*** Data excerpts ***
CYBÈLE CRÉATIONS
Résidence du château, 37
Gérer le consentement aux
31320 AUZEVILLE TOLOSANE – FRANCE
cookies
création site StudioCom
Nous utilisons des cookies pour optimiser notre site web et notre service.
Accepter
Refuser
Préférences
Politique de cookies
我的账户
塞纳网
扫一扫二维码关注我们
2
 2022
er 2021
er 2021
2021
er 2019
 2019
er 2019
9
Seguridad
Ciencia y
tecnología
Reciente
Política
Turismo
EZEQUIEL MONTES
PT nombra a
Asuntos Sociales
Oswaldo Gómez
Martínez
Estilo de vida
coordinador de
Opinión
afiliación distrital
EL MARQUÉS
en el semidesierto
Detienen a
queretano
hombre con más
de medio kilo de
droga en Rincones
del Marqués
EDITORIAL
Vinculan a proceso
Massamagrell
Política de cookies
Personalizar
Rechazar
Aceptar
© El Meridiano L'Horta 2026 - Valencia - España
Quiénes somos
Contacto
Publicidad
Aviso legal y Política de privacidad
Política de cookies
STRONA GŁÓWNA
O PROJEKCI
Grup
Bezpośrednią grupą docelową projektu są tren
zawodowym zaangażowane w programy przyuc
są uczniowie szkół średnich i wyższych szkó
***
About this exercise » Write the data out once more, exactly as it was given.

Task output »
CYBÈLE CRÉATIONS
Résidence du château, 37
Gérer le consentement aux
31320 AUZEVILLE TOLOSANE – FRANCE
cookies
création site StudioCom
Nous utilisons des cookies pour optimiser notre site web et notre service.
Accepter
Refuser
Préférences
Politique de cookies
我的账户
塞纳网
扫一扫二维码关注我们
2
 2022
er 2021
er 2021
2021
er 2019
 2019
er 2019
9
Seguridad
Ciencia y
tecnología
Reciente
Política
Turismo
EZEQUIEL MONTES
PT nombra a
Asuntos Sociales
Oswaldo Gómez
Martínez
Estilo de vida
coordinador de
Opinión
afiliación distrital
EL MARQUÉS
en el semidesierto
Detienen a
queretano
hombre con más
de medio kilo de
droga en Rincones
del Marqués
EDITORIAL
Vinculan a proceso
Massamagrell
Política de cookies
Personalizar
Rechazar
Aceptar
© El Meridiano L'Horta 2026 - Valencia - España
Quiénes somos
Contacto
Publicidad
Aviso legal y Política de privacidad
Política de cookies
STRONA GŁÓWNA
O PROJEKCI
Grup
Bezpośrednią grupą docelową projektu są tren
zawodowym zaangażowane w programy przyuc
są uczniowie szkół średnich i wyższych szkó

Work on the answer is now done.